[v2] arm: Fix backtrace generation when IPI is masked

Message ID 1442315112-14039-1-git-send-email-daniel.thompson@linaro.org
State New
Headers show

Commit Message

Daniel Thompson Sept. 15, 2015, 11:05 a.m.
Currently on ARM when <SysRq-L> is triggered from an interrupt handler
(e.g. a SysRq issued using UART or kbd) the main CPU will wedge for ten
seconds with interrupts masked before issuing a backtrace for every CPU
except itself.

The new backtrace code introduced by commit 96f0e00378d4 ("ARM: add
basic support for on-demand backtrace of other CPUs") does not work
correctly when run from an interrupt handler because IPI_CPU_BACKTRACE
is used to generate the backtrace on all CPUs but cannot preempt the
current calling context.

This can be fixed by detecting that the calling context cannot be
preempted and issuing the backtrace directly in this case.

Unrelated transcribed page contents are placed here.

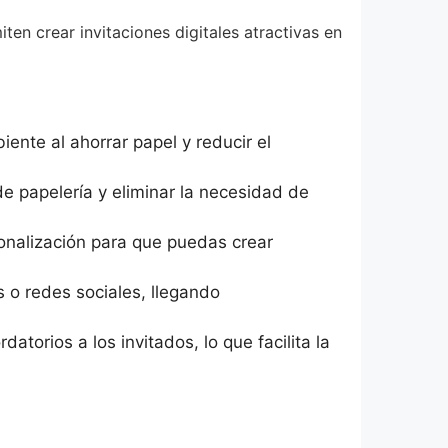
ten crear invitaciones digitales atractivas en
iente al ahorrar papel y reducir el
de papelería y eliminar la necesidad de
sonalización para que puedas crear
es o redes sociales, llegando
atorios a los invitados, lo que facilita la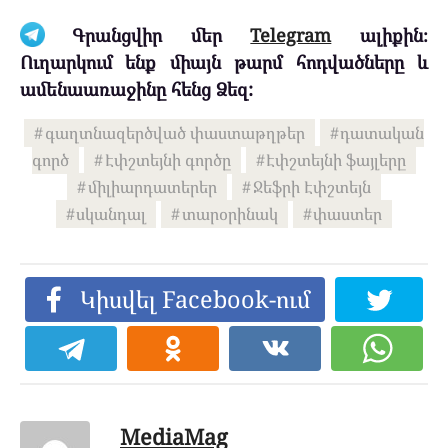
Գրանցվիր մեր
Telegram
ալիքին։
Ուղարկում ենք միայն թարմ հոդվածները և
ամենաառաջինը հենց Ձեզ:
գաղտնազերծված փաստաթղթեր
դատական
գործ
Էփշտեյնի գործը
Էփշտեյնի ֆայլերը
միլիարդատերեր
Ջեֆրի Էփշտեյն
սկանդալ
տարօրինակ
փաստեր
Կիսվել Facebook-ում
MediaMag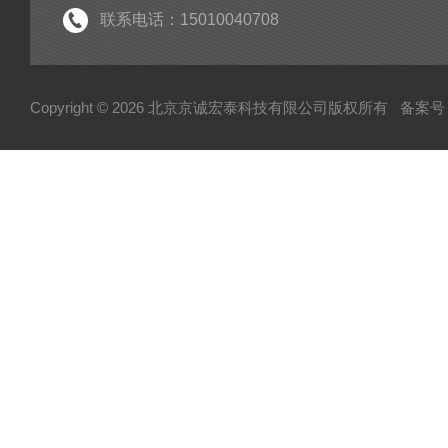
联系电话：15010040708
Copyright © 2026 北京京诚宏泰科技有限公司版权所有
备案号：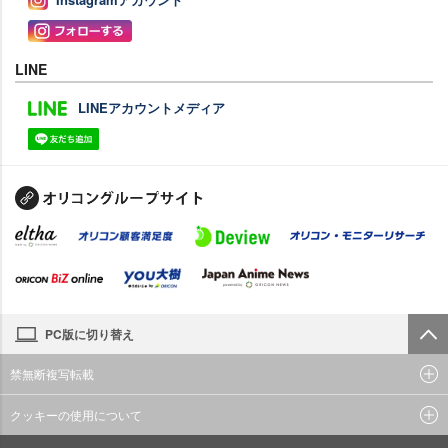
LINE
LINEアカウントメディア
PC版に切り替え
禁無断複写転載
クッキーの使用について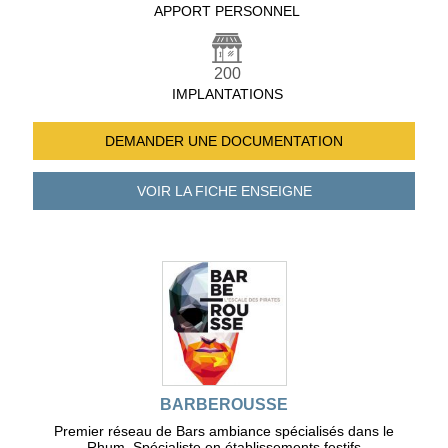
APPORT PERSONNEL
200
IMPLANTATIONS
DEMANDER UNE
DOCUMENTATION
VOIR LA FICHE
ENSEIGNE
BARBEROUSSE
Premier réseau de Bars ambiance spécialisés dans le
Rhum. Spécialiste en établissements festifs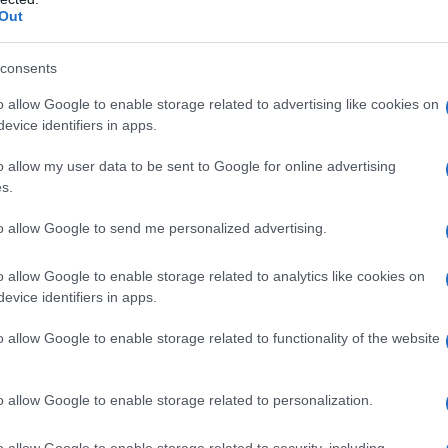
Out
mento giornata lavorativa, immiserimento della
 complessi industriali, privatizzazioni, outsourcing,
 trasferimento in Cina del manifatturiero.
consents
o allow Google to enable storage related to advertising like cookies on
universale e l'arma piu' potente in mano ai miliardari,
evice identifiers in apps.
, fino agli anni Ottanta non permessa.
o allow my user data to be sent to Google for online advertising
s.
positò quello che a tutti gli effetti era rendita,
pitale finanziario, che permise tra l'altro, mediante la
to allow Google to send me personalized advertising.
erimento della produzione in Asia.
o allow Google to enable storage related to analytics like cookies on
tà capitalistica portò l'Occidente tutto, non solo
evice identifiers in apps.
esco, ma questo volta non c'erano le grandi
 ma, mediante lo spezzettamento della produzione,
o allow Google to enable storage related to functionality of the website
 si realizzava. Poniamo un produttore di pomodori, c'è
re del grossista magazziniere, che deve pagare i
o allow Google to enable storage related to personalization.
tori, che devono pagare l'assicurazione e la benzina,
gare anche il commesso. Tutti questi passaggi
o allow Google to enable storage related to security, including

Issuing
directly leaves us without any pt_regs to pass to nmi_cpu_backtrace()
so we also modify the generic code to call dump_stack() when its
argument is NULL.

Signed-off-by: Daniel Thompson <daniel.thompson@linaro.org>
---

Notes:
    Changes in v2:
    
    * Improved commit message to better describe the changes to the generic
      code (Hillf Danton).

 arch/arm/kernel/smp.c | 7 +++++++
 lib/nmi_backtrace.c   | 5 ++++-
 2 files changed, 11 insertions(+), 1 deletion(-)

--
2.4.3

Comments

Russell King - ARM Linux Sept. 15, 2015, 11:30 a.m. | #1
On Tue, Sep 15, 2015 at 12:05:12PM +0100, Daniel Thompson wrote:
> Currently on ARM when <SysRq-L> is triggered from an interrupt handler
> (e.g. a SysRq issued using UART or kbd) the main CPU will wedge for ten
> seconds with interrupts masked before issuing a backtrace for every CPU
> except itself.
> 
> The new backtrace code introduced by commit 96f0e00378d4 ("ARM: add
> basic support for on-demand backtrace of other CPUs") does not work
> correctly when run from an interrupt handler because IPI_CPU_BACKTRACE
> is used to generate the backtrace on all CPUs but cannot preempt the
> current calling context.

This patch needs a little more work - what happens to the IPI_CPU_BACKTRACE
we've sent to ourselves?  (It fires after the interrupt handler for the
UART/kbd has finished.)  It ought to be masked out if we're going to
handle it a different way.
Daniel Thompson Sept. 15, 2015, 1:15 p.m. | #2
On 15/09/15 12:30, Russell King - ARM Linux wrote:
> On Tue, Sep 15, 2015 at 12:05:12PM +0100, Daniel Thompson wrote:
>> Currently on ARM when <SysRq-L> is triggered from an interrupt handler
>> (e.g. a SysRq issued using UART or kbd) the main CPU will wedge for ten
>> seconds with interrupts masked before issuing a backtrace for every CPU
>> except itself.
>>
>> The new backtrace code introduced by commit 96f0e00378d4 ("ARM: add
>> basic support for on-demand backtrace of other CPUs") does not work
>> correctly when run from an interrupt handler because IPI_CPU_BACKTRACE
>> is used to generate the backtrace on all CPUs but cannot preempt the
>> current calling context.
>
> This patch needs a little more work - what happens to the IPI_CPU_BACKTRACE
> we've sent to ourselves?  (It fires after the interrupt handler for the
> UART/kbd has finished.)  It ought to be masked out if we're going to
> handle it a different way.

Actually it already gets masked out. The argument to raise_nmi() points 
to a data structure owned by the backtrace library functions and this 
structure if altered during the execution of nmi_cpu_backtrace() to 
clear the calling CPU.

I had originally planned to use cpumask_test_and_clear_cpu() for the 
conditional branch but that would be broken because nmi_cpu_backtrace() 
would become a nop if we clear anything from the mask before calling it!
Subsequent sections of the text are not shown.